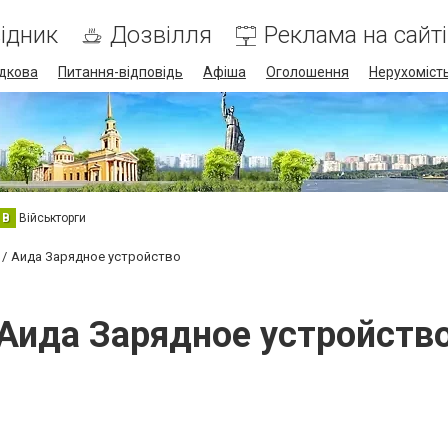
ідник
Дозвілля
Реклама на сайті
дкова
Питання-відповідь
Афіша
Оголошення
Нерухоміст
В
Військторги
Аида Зарядное устройство
Аида Зарядное устройств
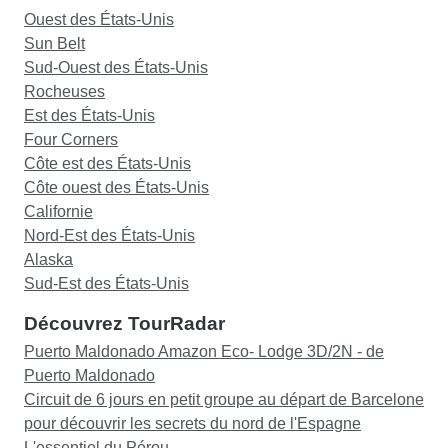
Ouest des États-Unis
Sun Belt
Sud-Ouest des États-Unis
Rocheuses
Est des États-Unis
Four Corners
Côte est des États-Unis
Côte ouest des États-Unis
Californie
Nord-Est des États-Unis
Alaska
Sud-Est des États-Unis
Découvrez TourRadar
Puerto Maldonado Amazon Eco- Lodge 3D/2N - de
Puerto Maldonado
Circuit de 6 jours en petit groupe au départ de Barcelone
pour découvrir les secrets du nord de l'Espagne
L'essentiel du Pérou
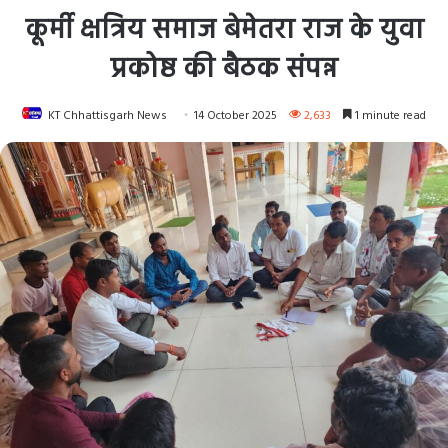
कूर्मी क्षत्रिय समाज बेमेतरा राज के युवा
प्रकोष्ठ की बैठक संपन्न
KT Chhattisgarh News
14 October 2025
2,633
1 minute read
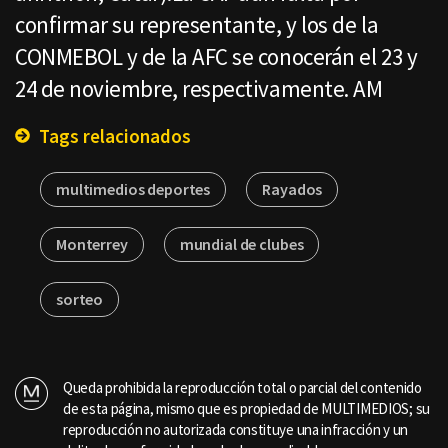
confirmar su representante, y los de la
CONMEBOL y de la AFC se conocerán el 23 y
24 de noviembre, respectivamente. AM
Tags relacionados
multimedios deportes
Rayados
Monterrey
mundial de clubes
sorteo
Queda prohibida la reproducción total o parcial del contenido
de esta página, mismo que es propiedad de MULTIMEDIOS; su
reproducción no autorizada constituye una infracción y un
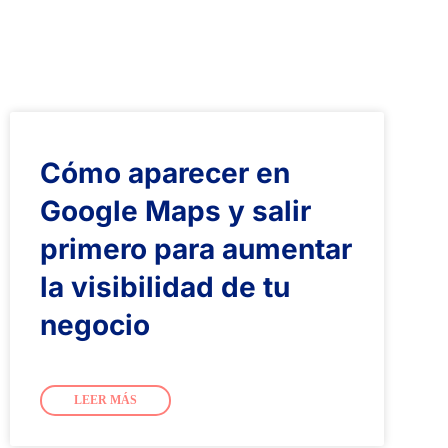
Cómo aparecer en
Google Maps y salir
primero para aumentar
la visibilidad de tu
negocio
LEER MÁS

────────────────────

About this task >> Omitting the pictures, repeat all entries exactly.

Solution to this exercise >>
ідник
Дозвілля
Реклама на сайті
дкова
Питання-відповідь
Афіша
Оголошення
Нерухоміст
В
Військторги
Аида Зарядное устройство
Аида Зарядное устройств
Ouest des États-Unis
Sun Belt
Sud-Ouest des États-Unis
Rocheuses
Est des États-Unis
Four Corners
Côte est des États-Unis
Côte ouest des États-Unis
Californie
Nord-Est des États-Unis
Alaska
Sud-Est des États-Unis
Découvrez TourRadar
Puerto Maldonado Amazon Eco- Lodge 3D/2N - de
Puerto Maldonado
Circuit de 6 jours en petit groupe au départ de Barcelone
pour découvrir les secrets du nord de l'Espagne
L'essentiel du Pérou
कूर्मी क्षत्रिय समाज बेमेतरा राज के युवा
प्रकोष्ठ की बैठक संपन्न
KT Chhattisgarh News
14 October 2025
2,633
1 minute read
confirmar su representante, y los de la
CONMEBOL y de la AFC se conocerán el 23 y
24 de noviembre, respectivamente. AM
Tags relacionados
multimedios deportes
Rayados
Monterrey
mundial de clubes
sorteo
Queda prohibida la reproducción total o parcial del contenido
de esta página, mismo que es propiedad de MULTIMEDIOS; su
reproducción no autorizada constituye una infracción y un
Cómo aparecer en
Google Maps y salir
primero para aumentar
la visibilidad de tu
negocio
LEER MÁS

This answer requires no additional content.